4 tane çocuğu olan Fadime hepsinin okuduğunu ama atanamadığını dile getiriyor: “80 puan aldı büyük oğlan; küçüğü de okulu daha bitirmedi, 1 senesi var, müzik öğretmenliği okuyor. Biri de okulu bıraktı, boşta oturuyor benim yanımda. Küçüğü de bir ara işteydi Burger King’de. Onu da işten çıkardılar. Eşim köyde çiftçilik yapıyor. Hiç kazancı yok. Yazın kayısı oldu işte, birkaç kuruş ondan kazandı. Onunla da tarlayı temizledi. Motor aldık, motorun taksitine verdi. Şuna buna verdi, elde bir şey kalmadı. İşte böyle hayatımız” diyor iç çekerek.

“Et alabiliyor musunuz?” diye sorduğumdaysa basıyor kahkahayı, “Et nerede, tavuk nerede? Önceden 1 tavuk alıyorduk, şimdi onu da yapamıyoruz. Herkes öyle, ben yalnız değilim” diye belirtiyor.

Fadime’nin eşi ise emeklilikte yaşa takılanlardan. “Eşim BAĞ-KUR’lu. 3 senedir emekli olma yaşını bekliyor. 5 sene sonra emekli olabilecek, yani 60 yaşında. Eşim ‘5 sene daha yaşayabilecek miyim? Maaş aldığımı, maaşımı yiyebildiğimi görebilecek miyim?’ diye soruyor.”

 ‘BİZİM PARAMIZ ÇÖP OLDU’

Türk lirasının döviz kuru karşısında değer kaybetmesine ise Fadime, “Bizim paramız çöp oldu. Bir kıymeti kalmadı. 50 liraya bir market poşeti dolmuyor, poşetin dolması için 200-300 lira gerekiyor. Bir şeyin alınacağı yok. Bir kilo zeytin 40-45 lira, en kötü marka 5 kilo sıvı yağ 100 lira olmuş. En temel ihtiyaçlarımız bu kadar pahalıyken nasıl geçinelim?” diyor.

Bir umudum yok ama yine de sosyal aktivitelere katılıp katılmadığını soruyorum. Tahminimde de yanılmıyorum. Fadime, “Paramız yok ki sinemaya, tiyatroya gidelim, dışarıda lokantaya gidelim. Şimdiye kadar 2 defa ilçede bir lokantada Kadınlar Matinesi vardı. Ona gittim.

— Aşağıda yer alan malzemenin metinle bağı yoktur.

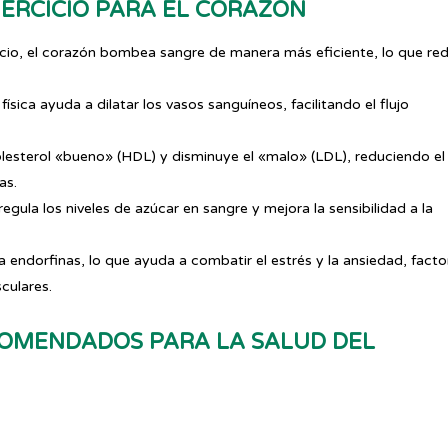
EJERCICIO PARA EL CORAZÓN
cicio, el corazón bombea sangre de manera más eficiente, lo que re
 física ayuda a dilatar los vasos sanguíneos, facilitando el flujo
olesterol «bueno» (HDL) y disminuye el «malo» (LDL), reduciendo el
as.
o regula los niveles de azúcar en sangre y mejora la sensibilidad a la
bera endorfinas, lo que ayuda a combatir el estrés y la ansiedad, fact
culares.
ECOMENDADOS PARA LA SALUD DEL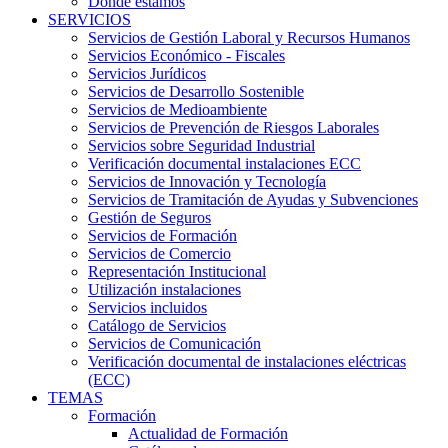
Dónde estamos
SERVICIOS
Servicios de Gestión Laboral y Recursos Humanos
Servicios Económico - Fiscales
Servicios Jurídicos
Servicios de Desarrollo Sostenible
Servicios de Medioambiente
Servicios de Prevención de Riesgos Laborales
Servicios sobre Seguridad Industrial
Verificación documental instalaciones ECC
Servicios de Innovación y Tecnología
Servicios de Tramitación de Ayudas y Subvenciones
Gestión de Seguros
Servicios de Formación
Servicios de Comercio
Representación Institucional
Utilización instalaciones
Servicios incluidos
Catálogo de Servicios
Servicios de Comunicación
Verificación documental de instalaciones eléctricas
(ECC)
TEMAS
Formación
Actualidad de Formación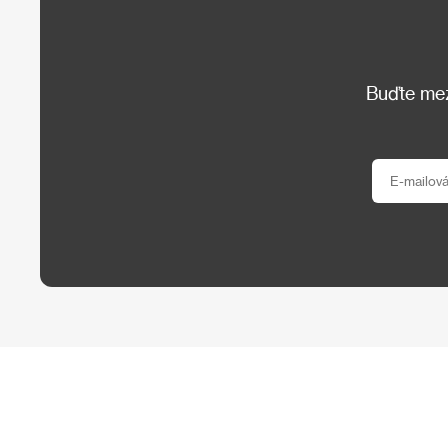
Buďte mezi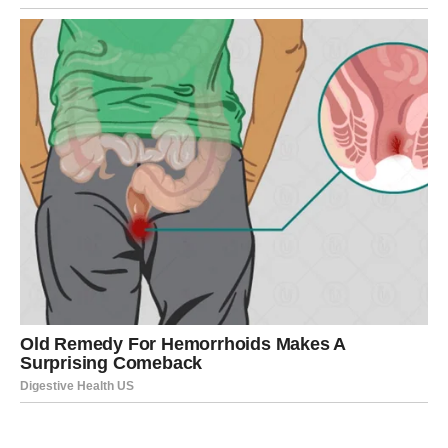
tišini.
Ovo je mesec u kojem shvatate da vaša empatija nije
slabost – ona je vaša moć. Ali učite da je ne trošite na
pogrešne ljude.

Birinde dükkân sahibi beni götürdü, diğerinde de kendim gittim. O gün de deprem olmuştu. Deprem olduğu zaman tam oradaydım, avizeler çok sallandı. Evimiz müstakil neyse ki depremde çok bir hasar almadı ama bak dükkân çok hasar aldı, duvarlar çatladı” diye anlatıyor eliyle dükkân duvarlarını göstererek.

Yarı dertleştiğimiz yarı da gülüştüğümüz sohbetimiz son bulurken Fadime’nin sıcaklığını da alıp içime, dükkândan çıkıyorum.

Fotoğraf: Ekmek ve Gül

İlgili haberler
Tutunacak dal onlar değil biziz

Yaşananların olumsuz gelişmelerin hayatımıza etkilerini, nasıl yansıdığını, derneğimize yardım almay...

Zifiri karanlık ormanlar

Bazı yavrular, masaldaki gibi bisküviden yapılmış bir evde semirtilmiyor da bir çalının dibinde cans...

İzmir’den Fransa’ya, Mısır’dan Sovyetlere… Kadınla...

Ekmek zammı önemli! Bir devri kapatan başka bir devir açan olaylara neden olan ekmek ayaklanmalarıyl...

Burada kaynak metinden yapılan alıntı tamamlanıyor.